Record extracts Block Start

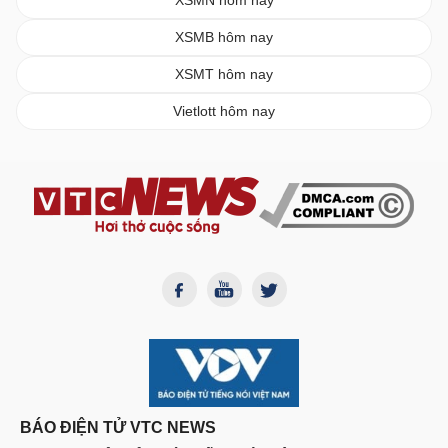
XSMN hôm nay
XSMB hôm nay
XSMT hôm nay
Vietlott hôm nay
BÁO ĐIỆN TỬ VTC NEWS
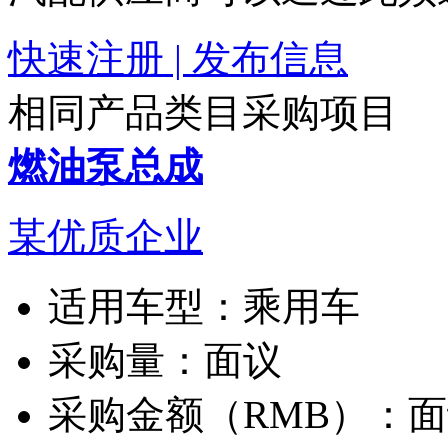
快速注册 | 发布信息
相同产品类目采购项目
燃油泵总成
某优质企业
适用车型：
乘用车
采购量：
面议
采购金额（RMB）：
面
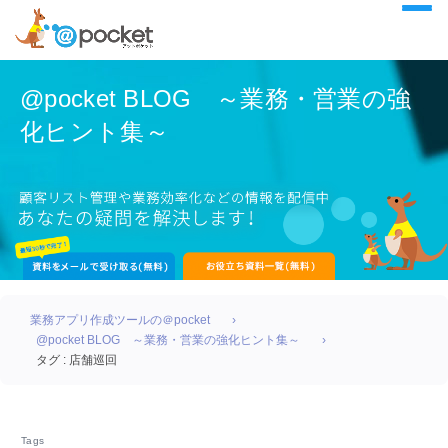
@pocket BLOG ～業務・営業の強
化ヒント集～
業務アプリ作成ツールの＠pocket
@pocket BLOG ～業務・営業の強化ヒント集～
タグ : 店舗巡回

Record extracts Block End
Record extracts Block Start

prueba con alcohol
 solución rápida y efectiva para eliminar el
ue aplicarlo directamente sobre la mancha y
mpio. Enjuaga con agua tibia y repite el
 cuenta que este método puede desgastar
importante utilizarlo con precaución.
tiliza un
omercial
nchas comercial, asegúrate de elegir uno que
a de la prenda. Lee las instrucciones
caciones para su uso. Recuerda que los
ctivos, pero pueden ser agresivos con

Record extracts Block End
Record extracts Block Start

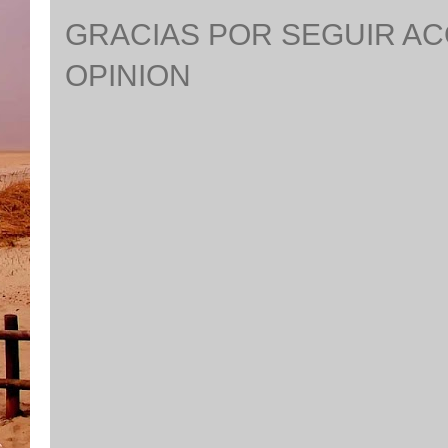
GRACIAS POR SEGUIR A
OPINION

Record extracts Block End

In the listing above, locate the line containing "prueba con alcohol" and the line containing "ctivos, pero pueden ser agresivos con". Extract those two lines and every line between them, exactly as written, and only those.

prueba con alcohol
 solución rápida y efectiva para eliminar el
ue aplicarlo directamente sobre la mancha y
mpio. Enjuaga con agua tibia y repite el
 cuenta que este método puede desgastar
importante utilizarlo con precaución.
tiliza un
omercial
nchas comercial, asegúrate de elegir uno que
a de la prenda. Lee las instrucciones
caciones para su uso. Recuerda que los
ctivos, pero pueden ser agresivos con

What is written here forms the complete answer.